Nobody dared to question him. He gave key ministerial posts to his brothers and nephew and filled the other key posts with his relatives. So, his dining table at home became the place for cabinet meetings. Sri Lanka became a unique country where a family became the government helmed by Gotabaya. Fairness gave way to nepotism, and this was followed by massive corruption in high offices, bribery, swindling of foreign funds and kickbacks. In the middle of this crisis, he banned chemical fertilizers for agriculture. He projected himself to the world as a crusader for green agriculture to stem global warming. There is a reason, however, behind his sudden incarnation as a messiah for organic farming. In early 2019, Gotabaya was alarmed by the dwindling dollars in his treasury. So, he imposed organic farming on the farmers to save dollars form going out of country. The result was disastrous. Agricultural production fell by 40 per cent. Average Sri Lankans found their meals shrink day after day.

The switch to organic farming transformed Sri Lanka from a food-surplus nation to a food-deficient one. Now, external factors came in. The pandemic dealt a blow to this country by stopping the inflow of dollars. Ten per cent of its GDP would come from international tourism. The fear of Covid was preceded by fears for safety and security of foreign visitors. Terrorist bombings in churches and in hotels in early 2019 that killed around three hundred instilled that fear among dollarspending foreign tourists. The next blow to Sri Lanka came from sudden disruption of global supply chain of food and fertilizer. The world was gradually returning to normalcy after a two-year, pandemic-led global economic disruption and distress. But then came a catastrophic global event, the RussiaUkraine war. The world’s food basket was bombed, ports were seized, and the shipping and transportation of food and fuel was in disarray.
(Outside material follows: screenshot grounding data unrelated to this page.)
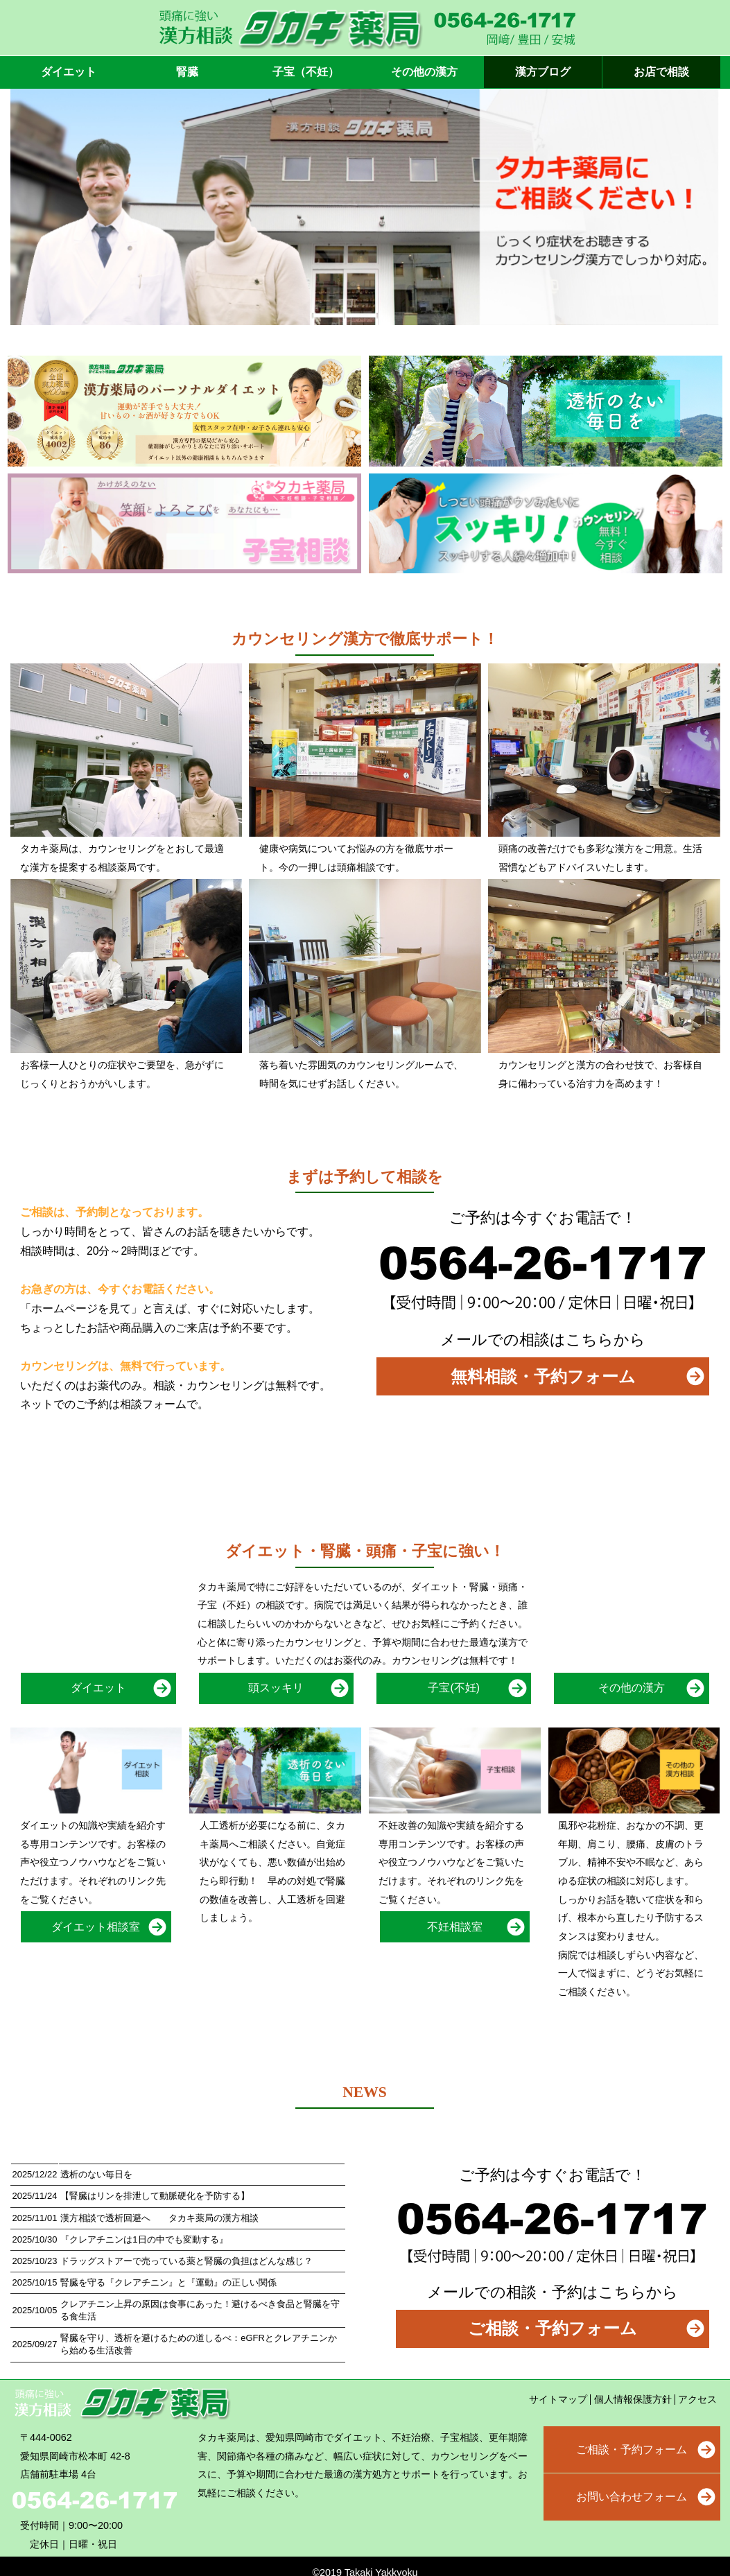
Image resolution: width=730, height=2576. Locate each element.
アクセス (697, 2399)
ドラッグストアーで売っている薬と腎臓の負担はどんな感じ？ (186, 2261)
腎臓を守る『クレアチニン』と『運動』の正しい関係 (168, 2282)
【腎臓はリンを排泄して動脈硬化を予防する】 (155, 2196)
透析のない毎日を (96, 2174)
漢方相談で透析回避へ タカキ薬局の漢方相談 (159, 2218)
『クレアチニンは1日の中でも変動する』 (143, 2239)
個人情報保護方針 (633, 2399)
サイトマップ (558, 2399)
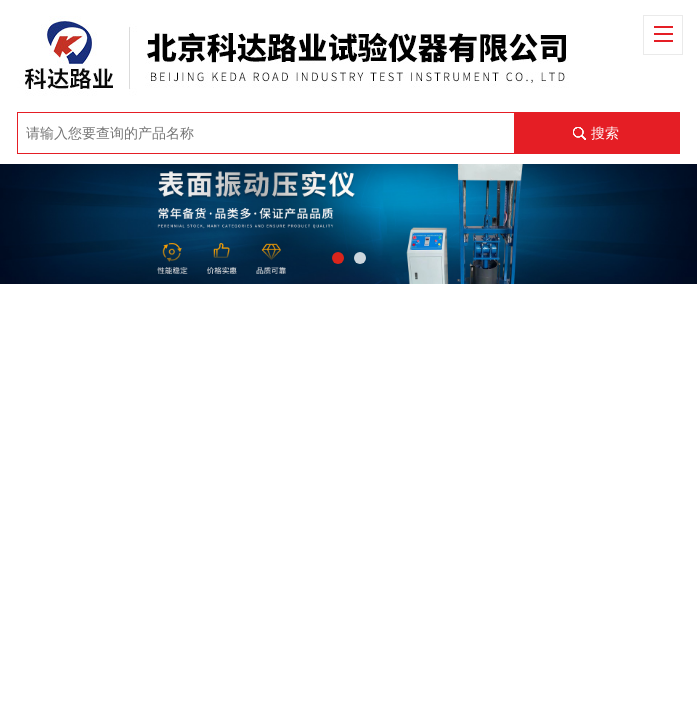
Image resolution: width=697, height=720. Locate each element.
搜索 (605, 133)
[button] (338, 258)
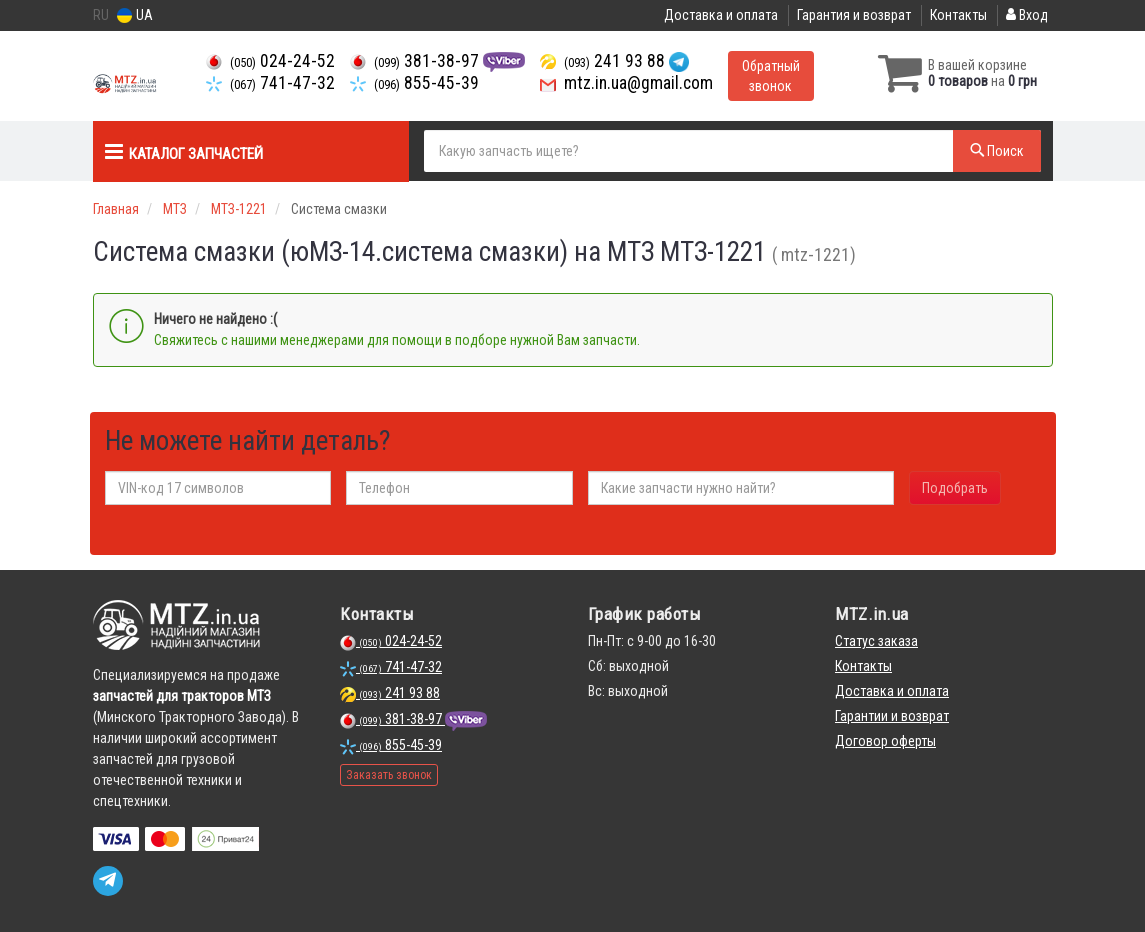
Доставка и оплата (721, 15)
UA (135, 15)
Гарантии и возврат (892, 716)
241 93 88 (604, 61)
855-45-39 (414, 83)
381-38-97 (416, 61)
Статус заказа (876, 641)
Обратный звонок (771, 76)
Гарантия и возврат (854, 15)
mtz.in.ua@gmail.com (626, 83)
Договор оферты (885, 741)
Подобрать (955, 488)
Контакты (958, 15)
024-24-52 (270, 61)
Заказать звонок (389, 775)
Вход (1027, 15)
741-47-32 (270, 83)
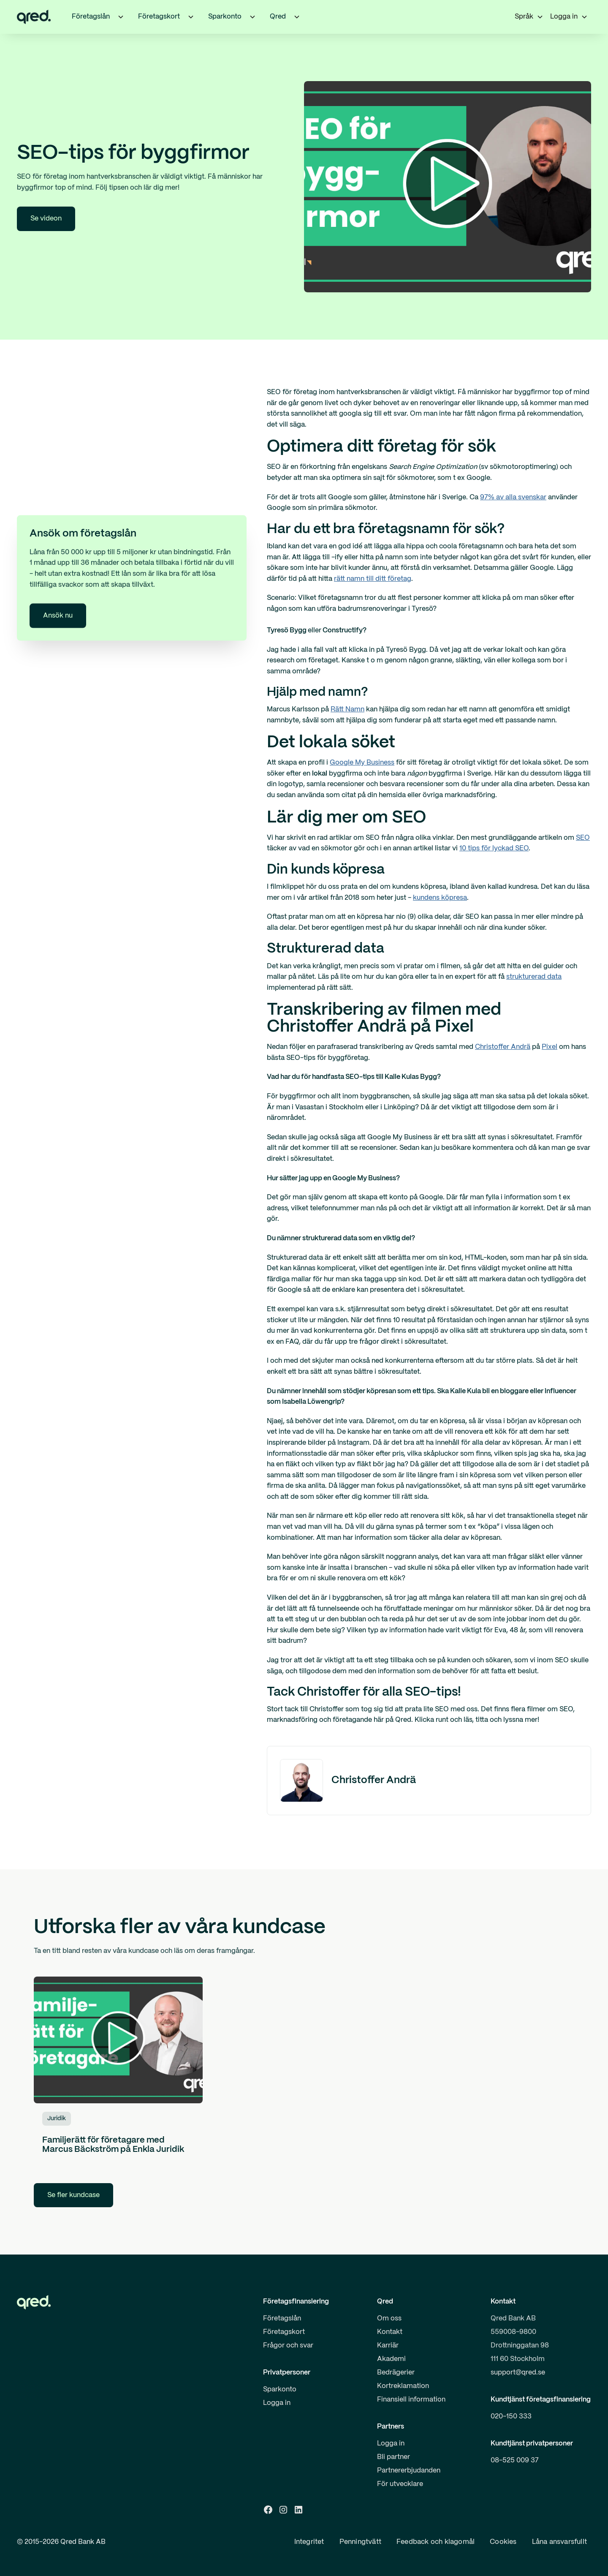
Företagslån (282, 2318)
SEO (583, 838)
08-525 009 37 (515, 2460)
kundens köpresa (440, 898)
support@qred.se (518, 2372)
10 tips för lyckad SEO (494, 848)
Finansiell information (411, 2399)
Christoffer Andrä (502, 1047)
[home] (34, 17)
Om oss (389, 2318)
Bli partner (393, 2457)
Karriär (388, 2345)
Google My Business (362, 763)
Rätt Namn (347, 709)
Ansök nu (58, 616)
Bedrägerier (396, 2372)
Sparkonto (279, 2389)
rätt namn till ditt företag (372, 579)
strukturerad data (534, 977)
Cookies (503, 2542)
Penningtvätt (360, 2542)
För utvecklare (400, 2484)
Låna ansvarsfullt (559, 2542)
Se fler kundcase (73, 2195)
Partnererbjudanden (408, 2470)
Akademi (391, 2359)
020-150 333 (511, 2416)
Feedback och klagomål (435, 2542)
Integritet (309, 2542)
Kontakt (389, 2332)
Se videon (46, 218)
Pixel (549, 1047)
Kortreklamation (403, 2386)
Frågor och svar (288, 2345)
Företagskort (284, 2332)
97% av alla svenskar (513, 497)
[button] (121, 17)
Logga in (276, 2403)
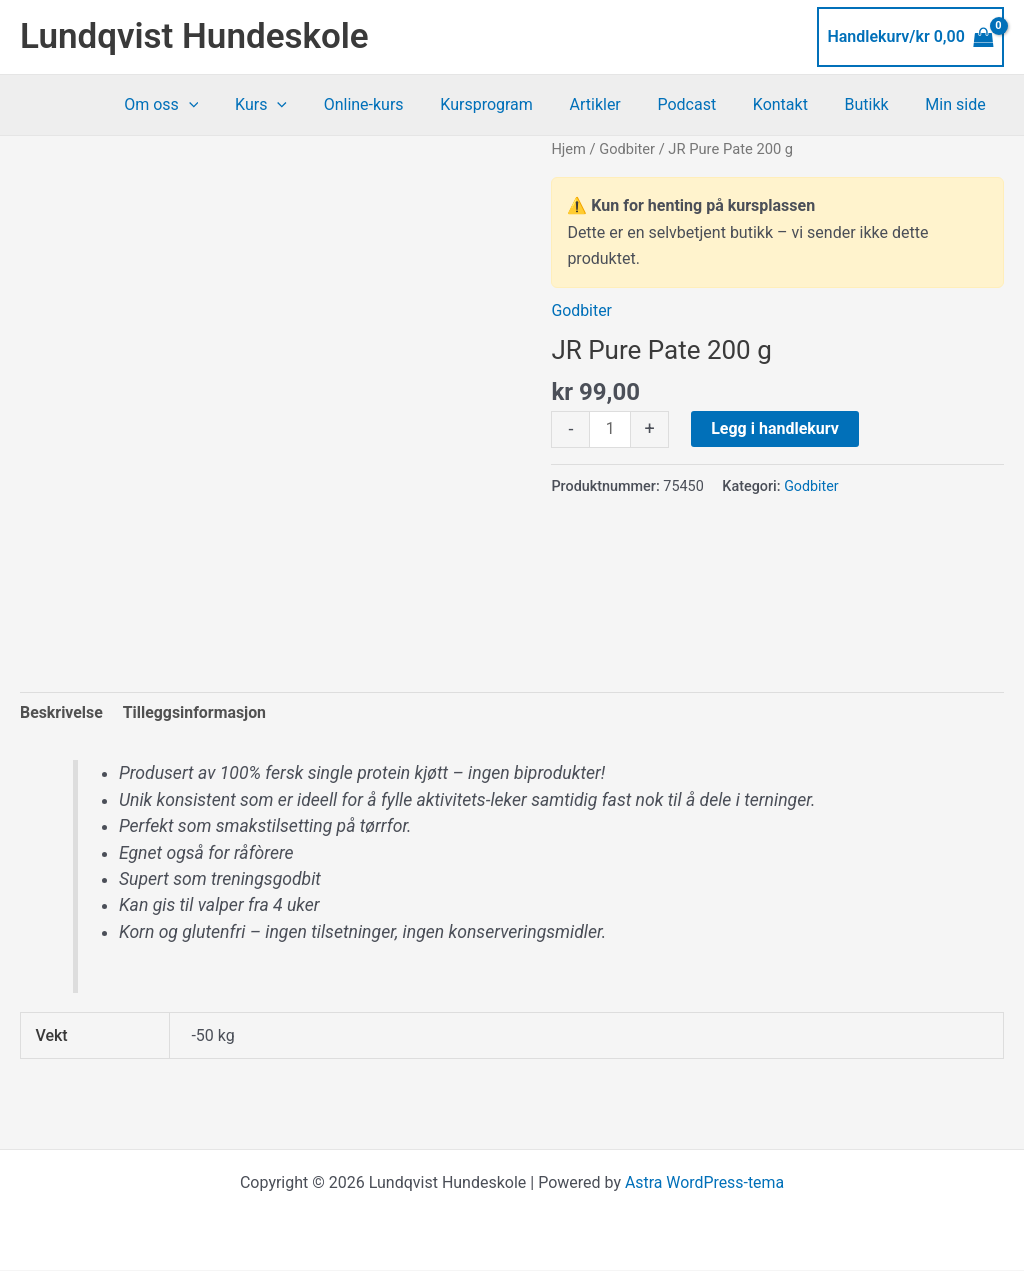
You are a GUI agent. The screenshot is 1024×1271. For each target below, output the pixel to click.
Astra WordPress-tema (704, 1183)
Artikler (615, 104)
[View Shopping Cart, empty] (910, 37)
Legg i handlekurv (775, 428)
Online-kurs (394, 104)
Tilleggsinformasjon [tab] (195, 712)
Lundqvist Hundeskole (194, 36)
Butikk (874, 104)
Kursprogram (512, 104)
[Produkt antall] (610, 430)
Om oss (201, 105)
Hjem (568, 149)
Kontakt (791, 104)
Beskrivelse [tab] (61, 712)
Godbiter (627, 149)
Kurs (296, 105)
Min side (958, 104)
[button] (228, 105)
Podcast (703, 104)
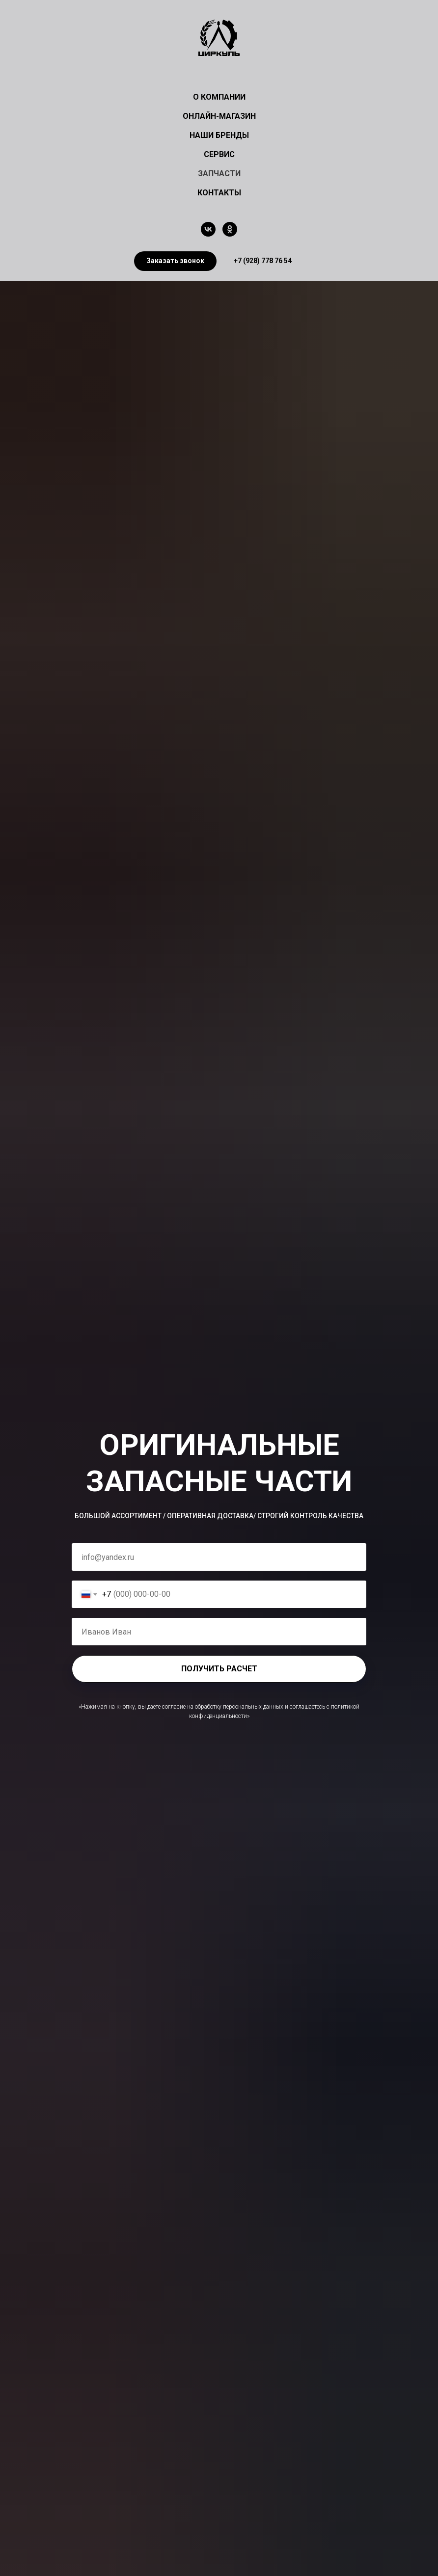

Thousands of miles away from the theatre of war, Sri Lanka felt the heat. Food, fuel, fertilizers and everything else needed for decent living are getting too expensive for the common man. Sri Lanka has now slipped to the bottom. It is time now for the world to lift it up. The world’s great powers, along with the IMF and the World Bank, must make a combined effort to do this. A package of longer-term debt and aid is needed immediately to stop the nation from sliding into anarchy, and to prevent the onset of starvation and famine. Like the causes of disaster – generated internally as well as externally – the remedies also call for action from both sides. Global effort must be coupled with an internal struggle for restoration of democracy. It was the death of democracy in Sri Lanka that triggered the disaster.